Oxford Castle

The original castle was built in 1071 by Robert D’Oyly, a Norman baron who had come to England with William the Conqueror and who held extensive lands in Oxfordshire. It was a typical Motte and bailey castle of the time with a wooden keep, the mound of which can still be seen today.

The mound of the original Norman keep
The mound of the original Norman keep

In 1141 it was the base of Empress Matilda, who narrowly escaped when besieged by King Stephen who successfully captured the castle. Early in the 13th century the wooden keep was replaced by a stone tower.


In 1236 there is the first record of the castle being used to house ‘rebellious scholars’ from the university.

However the condition of the castle was allowed to deteriate and in 1327 required an expensive refurbishment.

By 1613 the castle had passed into the ownership of Christchurch College Oxford who rented it out to local tenants. During the English civil war Oxford became the Royalist capital and in 1646 the castle, and town, were besieged and captured by the Parliamentarian forces, who strengthened the castles defences.

In 1785 it was purchased from Christchurch by the local justices and redeveloped into a ‘modern’ prison. The stone keep was pulled down and a number of prison wings built. It was also the site for Oxford’s executions, the last of which took place in 1863.

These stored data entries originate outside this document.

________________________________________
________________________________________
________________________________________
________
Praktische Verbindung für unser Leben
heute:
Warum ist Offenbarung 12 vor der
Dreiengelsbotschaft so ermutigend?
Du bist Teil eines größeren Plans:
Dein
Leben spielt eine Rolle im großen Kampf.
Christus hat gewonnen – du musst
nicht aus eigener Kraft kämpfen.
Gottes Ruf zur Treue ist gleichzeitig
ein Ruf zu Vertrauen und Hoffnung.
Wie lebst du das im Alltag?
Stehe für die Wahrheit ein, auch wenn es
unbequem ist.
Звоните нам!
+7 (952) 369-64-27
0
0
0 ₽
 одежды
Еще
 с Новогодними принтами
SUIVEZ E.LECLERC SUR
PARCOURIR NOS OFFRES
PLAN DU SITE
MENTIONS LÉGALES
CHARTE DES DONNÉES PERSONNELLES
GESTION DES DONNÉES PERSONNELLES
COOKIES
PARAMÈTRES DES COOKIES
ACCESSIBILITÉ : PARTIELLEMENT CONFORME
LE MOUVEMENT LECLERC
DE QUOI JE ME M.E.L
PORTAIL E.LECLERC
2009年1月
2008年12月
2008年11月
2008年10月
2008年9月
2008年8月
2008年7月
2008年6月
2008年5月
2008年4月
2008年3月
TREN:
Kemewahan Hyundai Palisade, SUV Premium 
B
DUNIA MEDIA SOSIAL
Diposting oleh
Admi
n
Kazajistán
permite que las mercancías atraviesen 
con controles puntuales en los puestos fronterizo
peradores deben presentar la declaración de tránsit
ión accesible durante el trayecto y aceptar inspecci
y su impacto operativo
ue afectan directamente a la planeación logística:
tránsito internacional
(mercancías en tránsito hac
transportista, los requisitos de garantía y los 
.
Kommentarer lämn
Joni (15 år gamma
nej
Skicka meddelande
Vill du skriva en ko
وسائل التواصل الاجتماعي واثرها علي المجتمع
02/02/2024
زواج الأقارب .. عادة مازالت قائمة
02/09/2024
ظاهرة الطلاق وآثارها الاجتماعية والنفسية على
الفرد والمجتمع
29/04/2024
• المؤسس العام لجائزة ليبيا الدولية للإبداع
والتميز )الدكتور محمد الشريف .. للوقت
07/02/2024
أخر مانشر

Castle tower incorporated into prison buildings
Castle tower incorporated into prison buildings
Castle tower incorporated into prison buildings
Castle tower incorporated into prison buildings
Prison Block
Prison Block
Prison block
Prison block

The area around the castle has been redeveloped in recent years to incorporate restaurants and shops and one wing of the old prison has been turned into a luxury hotel.


  1. Thank you for this, impressive information.

    I would LOVE to use the historic image of the castle for my dissertation on Historic Prisons
    Can I ask you where you found it??
    Amazing, I thought I uncovered the old images.
    This is NOT in any of the documents, impressive!!!

    Well done!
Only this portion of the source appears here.